▸ ABOUT THIS EXERCISE
Take the data below and write it out exactly, except for the pictures.

▸ SUPPLIED MATERIAL
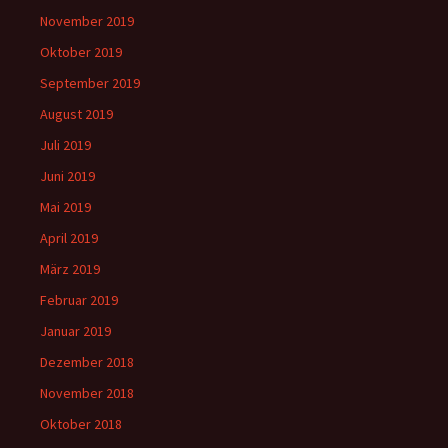
November 2019
Oktober 2019
September 2019
August 2019
Juli 2019
Juni 2019
Mai 2019
April 2019
März 2019
Februar 2019
Januar 2019
Dezember 2018
November 2018
Oktober 2018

▸ SOLVED PROBLEM
November 2019
Oktober 2019
September 2019
August 2019
Juli 2019
Juni 2019
Mai 2019
April 2019
März 2019
Februar 2019
Januar 2019
Dezember 2018
November 2018
Oktober 2018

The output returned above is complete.